▶ _About this exercise_
Set down every entry exactly as given. Pictures are to be left out.

▶ _Task inputs_

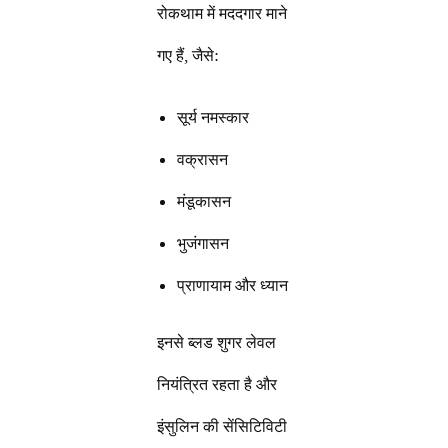
रोकथाम में मददगार माने
गए हैं, जैसे:
सूर्य नमस्कार
वक्रासन
मंडूकासन
भुजंगासन
प्राणायाम और ध्यान
इनसे ब्लड शुगर लेवल
नियंत्रित रहता है और
इंसुलिन की सेंसिटिविटी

▶ _Response area_
रोकथाम में मददगार माने
गए हैं, जैसे:
सूर्य नमस्कार
वक्रासन
मंडूकासन
भुजंगासन
प्राणायाम और ध्यान
इनसे ब्लड शुगर लेवल
नियंत्रित रहता है और
इंसुलिन की सेंसिटिविटी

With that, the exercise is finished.